Give him blood and battle and he was right at home. Give him easy and loose, and he could make a woman scream without even trying. But give him a complicated female and he shut down. Too much work and he didn’t have the time, the patience or the inclination. Women had always come too easily for him, so why the hell should he work for one?
And this one smelled…complicated.
“Seriously, man,” Jeremy growled. “If you don’t want me turning to the dark side, we need to get in line and order. I’m hungry enough to do something that we’ll both regret.”
“You’re sick, you know that.”
Heaving an exaggerated sigh, Jeremy placed his hand over his heart. “Keep saying things like that and I’ll start thinking you don’t love me anymore.”
Mason opened his mouth, a smart-ass comeback ready to slip free, suitably biting and caustic, when her scent slammed into him so hard he nearly reeled. He spun toward the line that paralleled the one he now stood in, where customers were picking up their stylishly brown-bagged orders. He knew the instant he set eyes on her, though he never would have guessed she’d be the one, had that intoxicating scent not wrapped around him like a vise. But it was her. The innocent-looking little waif with the long auburn braid, her lunch tray tucked up in front of her and a bulky paperback wedged under her right arm, tortoiseshell glasses perched smartly on the bridge of her small nose. She was wearing a deliciously tight white polo shirt with faded blue jeans, a dark red jacket tied around her waist and braided bracelets circling one delicately boned wrist, a slender silver watch on the other.

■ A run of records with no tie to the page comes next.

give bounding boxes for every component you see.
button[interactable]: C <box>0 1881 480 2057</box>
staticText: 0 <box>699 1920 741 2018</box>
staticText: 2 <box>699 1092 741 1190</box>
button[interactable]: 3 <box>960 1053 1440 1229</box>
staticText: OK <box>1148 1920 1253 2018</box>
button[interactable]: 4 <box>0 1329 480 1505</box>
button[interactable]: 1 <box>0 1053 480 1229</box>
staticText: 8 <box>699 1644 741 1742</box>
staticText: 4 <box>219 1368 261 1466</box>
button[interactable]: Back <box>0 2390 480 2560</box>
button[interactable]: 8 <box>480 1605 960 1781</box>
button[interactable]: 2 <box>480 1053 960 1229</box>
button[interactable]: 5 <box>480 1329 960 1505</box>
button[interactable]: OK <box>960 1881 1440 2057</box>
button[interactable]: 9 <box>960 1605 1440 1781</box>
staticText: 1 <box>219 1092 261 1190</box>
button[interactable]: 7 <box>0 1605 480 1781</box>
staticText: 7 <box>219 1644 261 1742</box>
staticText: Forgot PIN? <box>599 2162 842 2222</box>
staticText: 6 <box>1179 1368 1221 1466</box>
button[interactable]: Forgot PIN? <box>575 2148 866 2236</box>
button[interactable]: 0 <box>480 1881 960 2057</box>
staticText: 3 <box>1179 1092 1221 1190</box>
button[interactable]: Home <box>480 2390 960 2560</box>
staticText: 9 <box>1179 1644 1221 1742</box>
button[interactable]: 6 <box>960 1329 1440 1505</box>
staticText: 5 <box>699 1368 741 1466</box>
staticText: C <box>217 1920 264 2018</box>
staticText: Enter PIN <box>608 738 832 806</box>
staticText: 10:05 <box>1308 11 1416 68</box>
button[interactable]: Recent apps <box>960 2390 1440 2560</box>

A simple outfit, nothing too provocative, but on her it looked downright sinful, the way it hugged her delicate curves.
A fierce, possessive wave of heat poured through his veins while his mouth watered, and it was only with a conscious effort that Mason controlled the urge to pant like a randy dog. A nice long howl would have felt damn good at the moment, but hardly appropriate, considering their surroundings. Left with no other choice, the animal inside him grumbled its agitation, curling around itself and settling down to quietly seethe, while his human half struggled against the intense need to grab her and run, as far and fast as he could, until he had her all to himself. Not a bad idea, either, except that he’d probably scare her half to death before they got there.
Left with no other option, he waited.
Time seemed to stand still as she walked toward him, his lungs burning while the top of his head felt about ready to come off. Within seconds she was in front of him, without even having glanced in his direction. With an utterly foreign sense of desperation, he did something that he’d never, in all his thirty-three years, thought he would do.